Comissão especial adia votação de parecer
A comissão especial responsável pela análise da Proposta de Emenda à Constituição (PEC) na Câmara adiou para a próxima segunda-feira (25) a apresentação do parecer do relator, deputado Leo Prates. A votação no colegiado está prevista para quarta-feira (27), com expectativa de análise em plenário até o final da semana.
A proposta visa não apenas reduzir a jornada, mas também extinguir a escala 6x1, estabelecendo no máximo a escala 5x2, garantindo ao menos dois dias de descanso semanal remunerado.

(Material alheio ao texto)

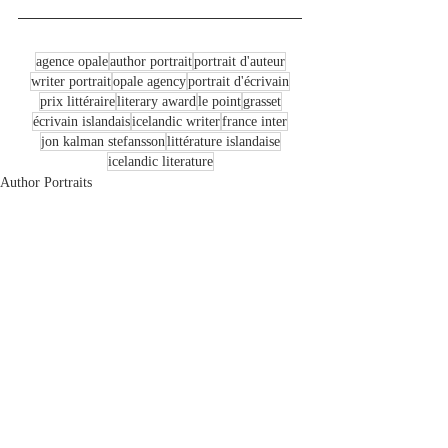
agence opale
author portrait
portrait d'auteur
writer portrait
opale agency
portrait d'écrivain
prix littéraire
literary award
le point
grasset
écrivain islandais
icelandic writer
france inter
jon kalman stefansson
littérature islandaise
icelandic literature
Author Portraits
Recent Posts
See All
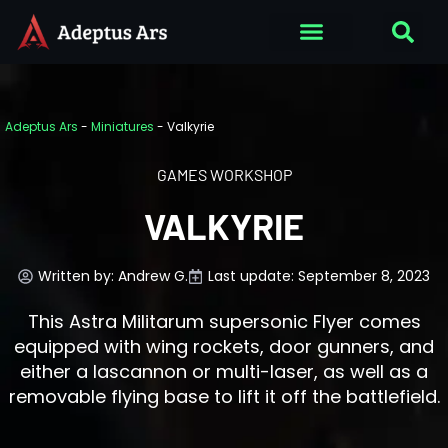
Adeptus Ars
-
Miniatures
-
Valkyrie
GAMES WORKSHOP
VALKYRIE
Written by:
Andrew G.
Last update: September 8, 2023
This Astra Militarum supersonic Flyer comes
equipped with wing rockets, door gunners, and
either a lascannon or multi-laser, as well as a
removable flying base to lift it off the battlefield.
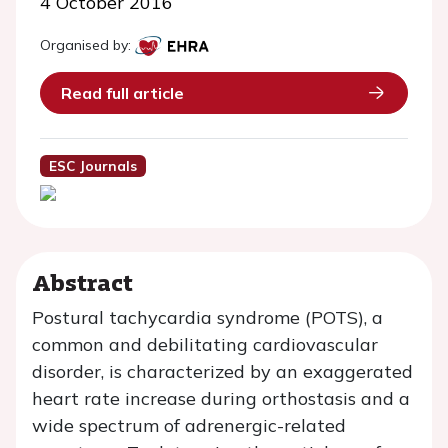
4 October 2016
Organised by:
Read full article
ESC Journals
Abstract
Postural tachycardia syndrome (POTS), a
common and debilitating cardiovascular
disorder, is characterized by an exaggerated
heart rate increase during orthostasis and a
wide spectrum of adrenergic-related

Lula enfatizou a necessidade de votação do texto, conclamando aqueles que se opõem à medida a se manifestarem abertamente. "Não dá para aceitar ficar quatro anos para fazer, meia hora por ano, uma hora por ano, aí é brincar de fazer redução. Está aí o projeto de lei, vota contra quem quiser, mas vamos mostrar para o povo quem é quem nesse país. O dado concreto é que será um benefício para a saúde, para a educação", argumentou o presidente.
Durante a entrevista, o presidente também abordou o compromisso do governo em manter o controle sobre os preços dos combustíveis, defendendo uma fiscalização pública rigorosa contra aumentos considerados abusivos.
Adicionalmente, Lula apelou para que o Senado agilize a votação da PEC da Segurança Pública e confirmou que vetará o projeto de lei que autoriza o envio de mensagens em massa durante o período eleitoral.